# Upper Marlboro, MD - A337699



## pamela berger (Jun 19, 2008)

Don't think he's a Terv, but a rough coat

Adoptable Belgian Shepherd Tervuren: A337699: Petfinder

*My Contact Info*


Prince Georges County Animal Management Group
Upper Marlboro, MD
301-780-7200


----------



## LaRen616 (Mar 4, 2010)

He is very dark, I think he is handsome.


----------



## Stevenzachsmom (Mar 3, 2008)

I can't believe this shelter always has so many shepherds at the same time. They can never have just one. Of course the last dog listed usually falls off the page. 

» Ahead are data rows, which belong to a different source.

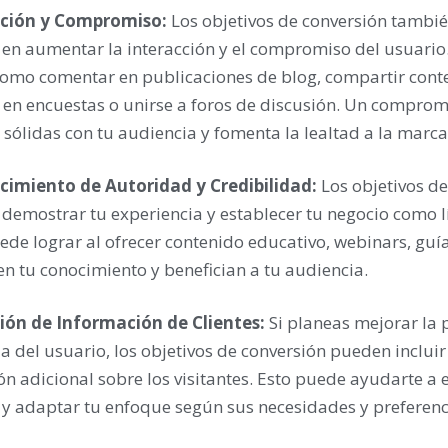
cción y Compromiso:
Los objetivos de conversión tambi
en aumentar la interacción y el compromiso del usuario.
como comentar en publicaciones de blog, compartir conte
 en encuestas o unirse a foros de discusión. Un comprom
 sólidas con tu audiencia y fomenta la lealtad a la marca
ecimiento de Autoridad y Credibilidad:
Los objetivos d
demostrar tu experiencia y establecer tu negocio como lí
ede lograr al ofrecer contenido educativo, webinars, guí
n tu conocimiento y benefician a tu audiencia.
ión de Información de Clientes:
Si planeas mejorar la 
a del usuario, los objetivos de conversión pueden incluir
n adicional sobre los visitantes. Esto puede ayudarte a 
 y adaptar tu enfoque según sus necesidades y preferenc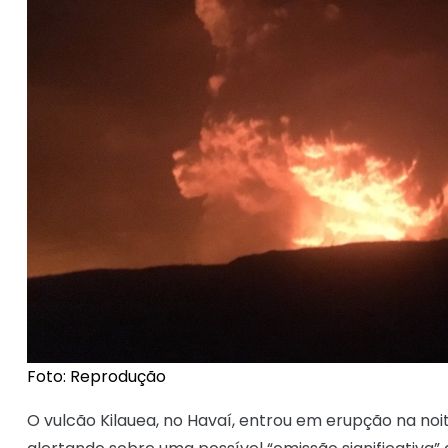
Foto: Reprodução
O vulcão Kilauea, no Havaí, entrou em erupção na noit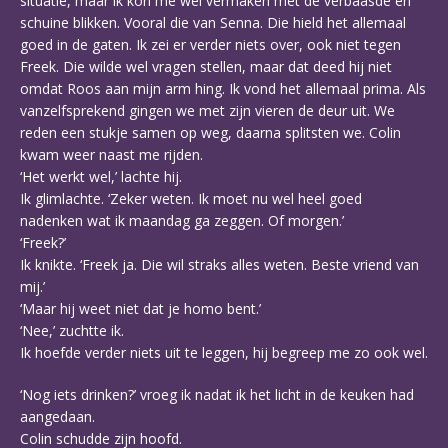
situatie, maar ik kon me wel vermaken met de verbaasde en
schuine blikken. Vooral die van Senna. Die hield het allemaal
goed in de gaten. Ik zei er verder niets over, ook niet tegen
Freek. Die wilde wel vragen stellen, maar dat deed hij niet
omdat Roos aan mijn arm hing. Ik vond het allemaal prima. Als
vanzelfsprekend gingen we met zijn vieren de deur uit. We
reden een stukje samen op weg, daarna splitsten we. Colin
kwam weer naast me rijden.
‘Het werkt wel,’ lachte hij.
Ik glimlachte. ‘Zeker weten. Ik moet nu wel heel goed
nadenken wat ik maandag ga zeggen. Of morgen.’
‘Freek?’
Ik knikte. ‘Freek ja. Die wil straks alles weten. Beste vriend van
mij.’
‘Maar hij weet niet dat je homo bent.’
‘Nee,’ zuchtte ik.
Ik hoefde verder niets uit te leggen, hij begreep me zo ook wel.
‘Nog iets drinken?’ vroeg ik nadat ik het licht in de keuken had
aangedaan.
Colin schudde zijn hoofd.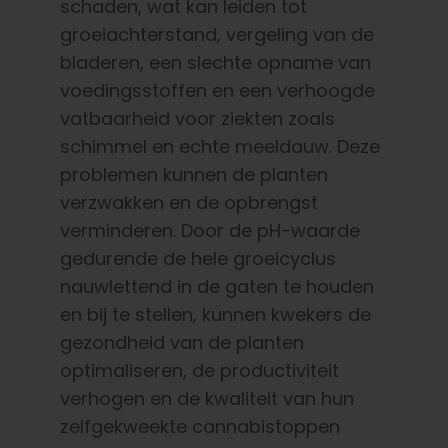
schaden, wat kan leiden tot
groeiachterstand, vergeling van de
bladeren, een slechte opname van
voedingsstoffen en een verhoogde
vatbaarheid voor ziekten zoals
schimmel en echte meeldauw. Deze
problemen kunnen de planten
verzwakken en de opbrengst
verminderen. Door de pH-waarde
gedurende de hele groeicyclus
nauwlettend in de gaten te houden
en bij te stellen, kunnen kwekers de
gezondheid van de planten
optimaliseren, de productiviteit
verhogen en de kwaliteit van hun
zelfgekweekte cannabistoppen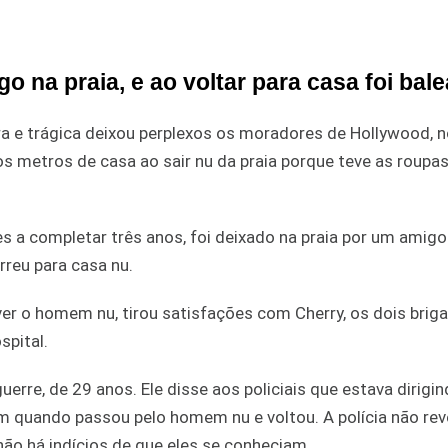
o na praia, e ao voltar para casa foi bal
e trágica deixou perplexos os moradores de Hollywood, n
s metros de casa ao sair nu da praia porque teve as roupa
es a completar três anos, foi deixado na praia por um amig
rreu para casa nu.
er o homem nu, tirou satisfações com Cherry, os dois brig
pital.
erre, de 29 anos. Ele disse aos policiais que estava dirigi
m quando passou pelo homem nu e voltou. A polícia não rev
ão há indícios de que eles se conheciam.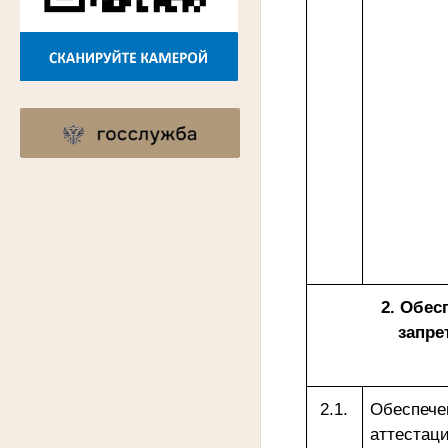
2. Обе
запре
2.1.
Обеспече
аттестац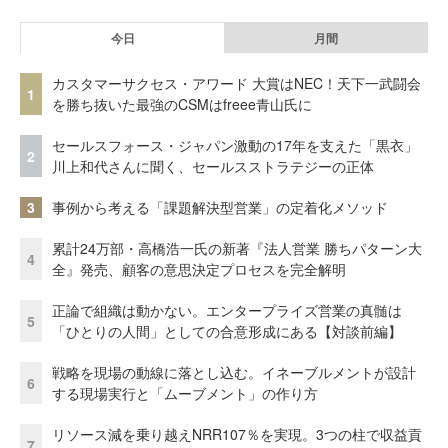
今日
月間
カスタマーサクセス・アワード 大賞はNEC！天下一武闘会
1
を勝ち抜いた最強のCSMはfreee青山氏に
セールスフォース・ジャパン激動の17年を支えた「黒衣」
2
川上和代さんに聞く、セールスストラテジーの正体
3
事例から考える「課題解決型営業」の定着化メソッド
累計24万部・高橋浩一氏の新著『法人営業 勝ちパターン大
4
全』発売、顧客の意思決定プロセスを完全解明
正論で組織は動かない。エンタープライズ営業の真髄は
5
「ひとりの人間」としての合意形成にある【対談前編】
戦略を現場の動線に落とし込む。イネーブルメントが設計
6
する現場実行と「ムーブメント」の作り方
リソース減を乗り越えNRR107％を実現。3つの柱で収益貢
7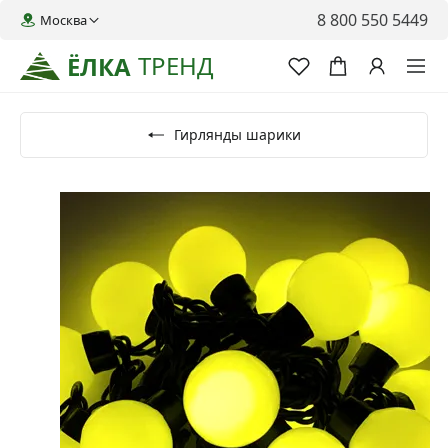
8 800 550 5449
Москва
ТРЕНД
ЁЛКА
Гирлянды шарики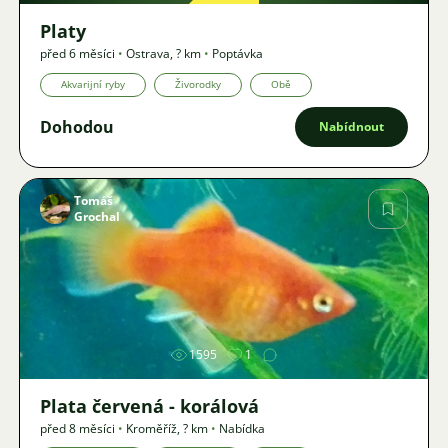
Platy
před 6 měsíci
•
Ostrava
,
? km
•
Poptávka
Akvarijní ryby
Živorodky
Obě
Dohodou
Nabídnout
Tomáš
Grochal
Obrázek
1595
1
Plata červená - korálová
před 8 měsíci
•
Kroměříž
,
? km
•
Nabídka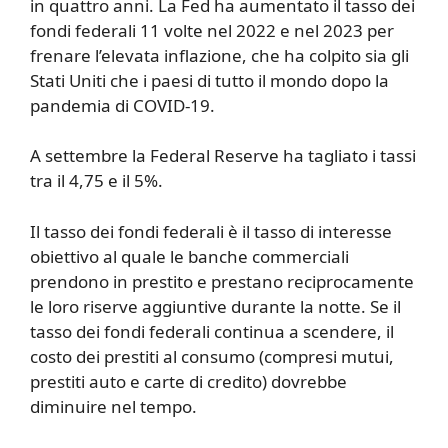
in quattro anni. La Fed ha aumentato il tasso dei
fondi federali 11 volte nel 2022 e nel 2023 per
frenare l’elevata inflazione, che ha colpito sia gli
Stati Uniti che i paesi di tutto il mondo dopo la
pandemia di COVID-19.
A settembre la Federal Reserve ha tagliato i tassi
tra il 4,75 e il 5%.
Il tasso dei fondi federali è il tasso di interesse
obiettivo al quale le banche commerciali
prendono in prestito e prestano reciprocamente
le loro riserve aggiuntive durante la notte. Se il
tasso dei fondi federali continua a scendere, il
costo dei prestiti al consumo (compresi mutui,
prestiti auto e carte di credito) dovrebbe
diminuire nel tempo.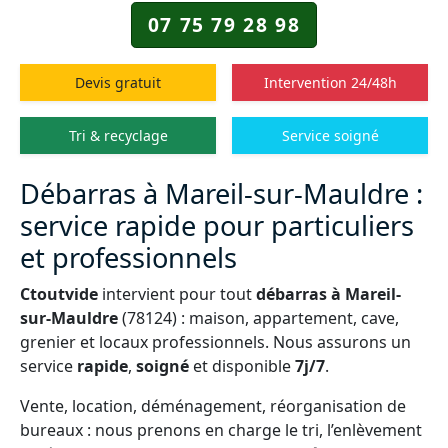
07 75 79 28 98
Devis gratuit
Intervention 24/48h
Tri & recyclage
Service soigné
Débarras à Mareil-sur-Mauldre :
service rapide pour particuliers
et professionnels
Ctoutvide
intervient pour tout
débarras à Mareil-
sur-Mauldre
(78124) : maison, appartement, cave,
grenier et locaux professionnels. Nous assurons un
service
rapide
,
soigné
et disponible
7j/7
.
Vente, location, déménagement, réorganisation de
bureaux : nous prenons en charge le tri, l’enlèvement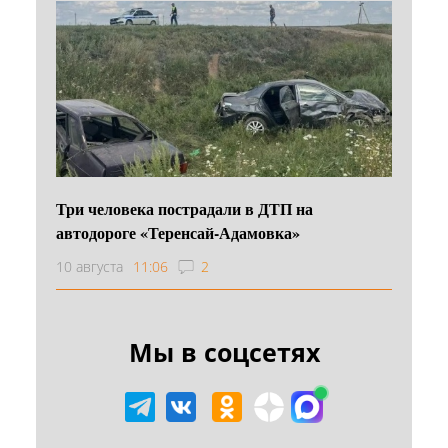
Три человека пострадали в ДТП на
автодороге «Теренсай-Адамовка»
10 августа
11:06
2
Мы в соцсетях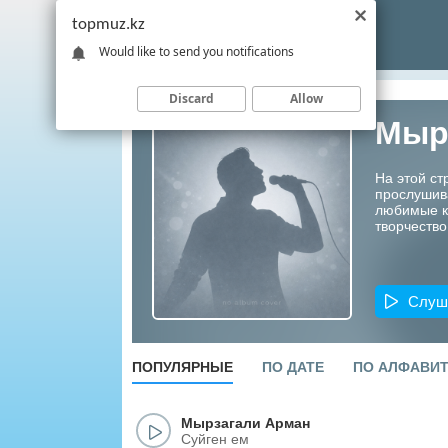
topmuz.kz
Would like to send you notifications
Discard
Allow
Мыр
На этой с
прослушив
любимые ко
творчество
Слуш
ПОПУЛЯРНЫЕ
ПО ДАТЕ
ПО АЛФАВИ
Мырзагали Арман
Суйген ем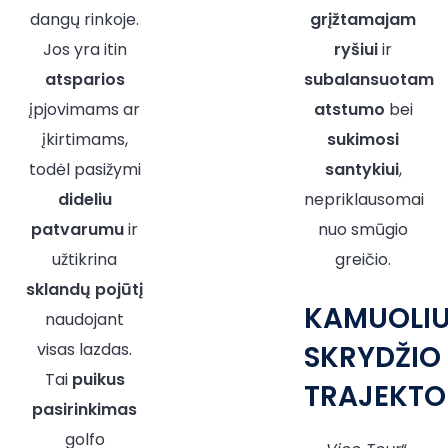
dangų rinkoje.
grįžtamajam
Jos yra itin
ryšiui
ir
atsparios
subalansuotam
įpjovimams ar
atstumo
bei
įkirtimams,
sukimosi
todėl pasižymi
santykiui
,
dideliu
nepriklausomai
patvarumu
ir
nuo smūgio
užtikrina
greičio.
sklandų pojūtį
KAMUOLI
naudojant
visas lazdas.
SKRYDŽIO
Tai
puikus
TRAJEKTO
pasirinkimas
golfo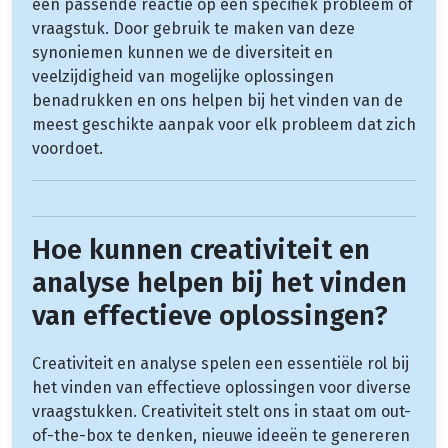
een passende reactie op een specifiek probleem of
vraagstuk. Door gebruik te maken van deze
synoniemen kunnen we de diversiteit en
veelzijdigheid van mogelijke oplossingen
benadrukken en ons helpen bij het vinden van de
meest geschikte aanpak voor elk probleem dat zich
voordoet.
Hoe kunnen creativiteit en
analyse helpen bij het vinden
van effectieve oplossingen?
Creativiteit en analyse spelen een essentiële rol bij
het vinden van effectieve oplossingen voor diverse
vraagstukken. Creativiteit stelt ons in staat om out-
of-the-box te denken, nieuwe ideeën te genereren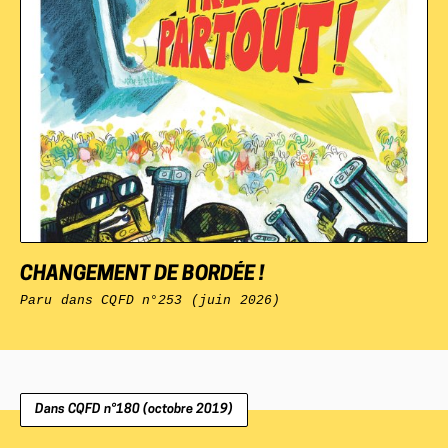
CHANGEMENT DE BORDÉE !
Paru dans
CQFD
n°253 (juin 2026)
Dans
CQFD
n°180 (octobre 2019)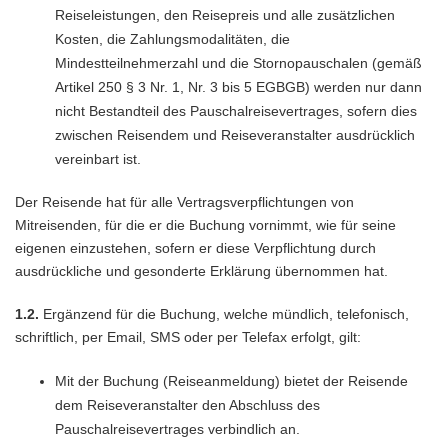
Reiseleistungen, den Reisepreis und alle zusätzlichen
Kosten, die Zahlungsmodalitäten, die
Mindestteilnehmerzahl und die Stornopauschalen (gemäß
Artikel 250 § 3 Nr. 1, Nr. 3 bis 5 EGBGB) werden nur dann
nicht Bestandteil des Pauschalreisevertrages, sofern dies
zwischen Reisendem und Reiseveranstalter ausdrücklich
vereinbart ist.
Der Reisende hat für alle Vertragsverpflichtungen von
Mitreisenden, für die er die Buchung vornimmt, wie für seine
eigenen einzustehen, sofern er diese Verpflichtung durch
ausdrückliche und gesonderte Erklärung übernommen hat.
1.2.
Ergänzend für die Buchung, welche mündlich, telefonisch,
schriftlich, per Email, SMS oder per Telefax erfolgt, gilt:
Mit der Buchung (Reiseanmeldung) bietet der Reisende
dem Reiseveranstalter den Abschluss des
Pauschalreisevertrages verbindlich an.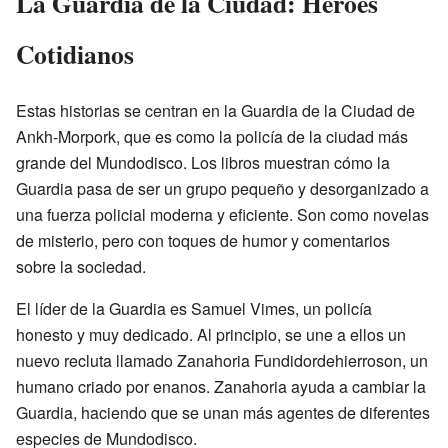
La Guardia de la Ciudad: Héroes
Cotidianos
Estas historias se centran en la Guardia de la Ciudad de
Ankh-Morpork, que es como la policía de la ciudad más
grande del Mundodisco. Los libros muestran cómo la
Guardia pasa de ser un grupo pequeño y desorganizado a
una fuerza policial moderna y eficiente. Son como novelas
de misterio, pero con toques de humor y comentarios
sobre la sociedad.
El líder de la Guardia es Samuel Vimes, un policía
honesto y muy dedicado. Al principio, se une a ellos un
nuevo recluta llamado Zanahoria Fundidordehierroson, un
humano criado por enanos. Zanahoria ayuda a cambiar la
Guardia, haciendo que se unan más agentes de diferentes
especies de Mundodisco.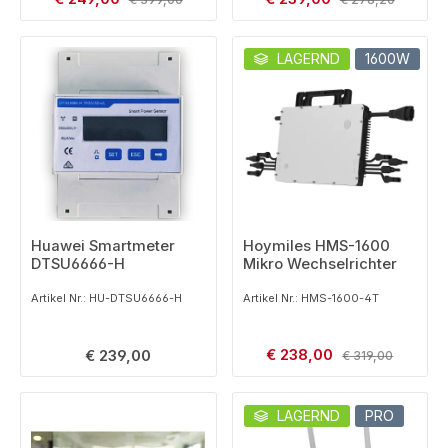
LAGERND
1600W
Huawei Smartmeter
Hoymiles HMS-1600
DTSU6666-H
Mikro Wechselrichter
Artikel Nr.: HU-DTSU6666-H
Artikel Nr.: HMS-1600-4T
Verkaufspreis:
Regulärer Preis:
€ 238,00
Regulärer Preis:
€ 239,00
€ 319,00
LAGERND
PRO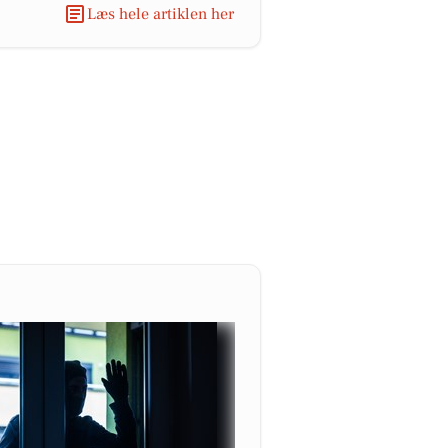
Læs hele artiklen her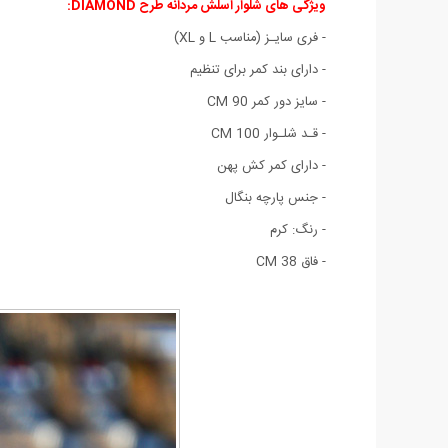
ویژگی های شلوار اسلش مردانه طرح DIAMOND
:
-
فری سایـز (مناسب L و XL)
- دارای بند کمر برای تنظیم
- سایز دور کمر 90 CM
- قـد شلـوار 100 CM
- دارای کمر کش پهن
- جنس پارچه بنگال
- رنگ: کرم
- فاق 38 CM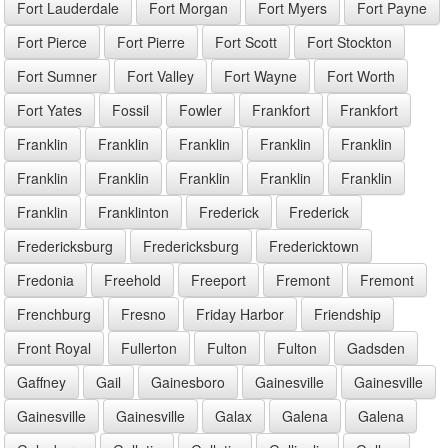
Fort Lauderdale
Fort Morgan
Fort Myers
Fort Payne
Fort Pierce
Fort Pierre
Fort Scott
Fort Stockton
Fort Sumner
Fort Valley
Fort Wayne
Fort Worth
Fort Yates
Fossil
Fowler
Frankfort
Frankfort
Franklin
Franklin
Franklin
Franklin
Franklin
Franklin
Franklin
Franklin
Franklin
Franklin
Franklin
Franklinton
Frederick
Frederick
Fredericksburg
Fredericksburg
Fredericktown
Fredonia
Freehold
Freeport
Fremont
Fremont
Frenchburg
Fresno
Friday Harbor
Friendship
Front Royal
Fullerton
Fulton
Fulton
Gadsden
Gaffney
Gail
Gainesboro
Gainesville
Gainesville
Gainesville
Gainesville
Galax
Galena
Galena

Pushing for all "FOUR" GSDs at this shelter. Any help out there? Please?


----------



## pamela berger (Jun 19, 2008)

Just heard from a Terv rescue; this guy is not a Terv (didn;t really think so)


----------



## pamela berger (Jun 19, 2008)

bump


----------



## MaggieRoseLee (Aug 17, 2001)

Is there anyone that can visit and take some better photos and tell the shelter it looks like one of those black working line sables to me (but not a good photo)?


----------



## Stevenzachsmom (Mar 3, 2008)

Any update on handsome boy?


----------



## LClark (Aug 25, 2009)

I met this guy last weekend and was told he was going to rescue. I called yesterday and left a message. Will post as soon as I hear back.


----------



## GSDBESTK9 (Mar 26, 2002)

Looks like a black sable to me, hope he gets out and into a good home.


----------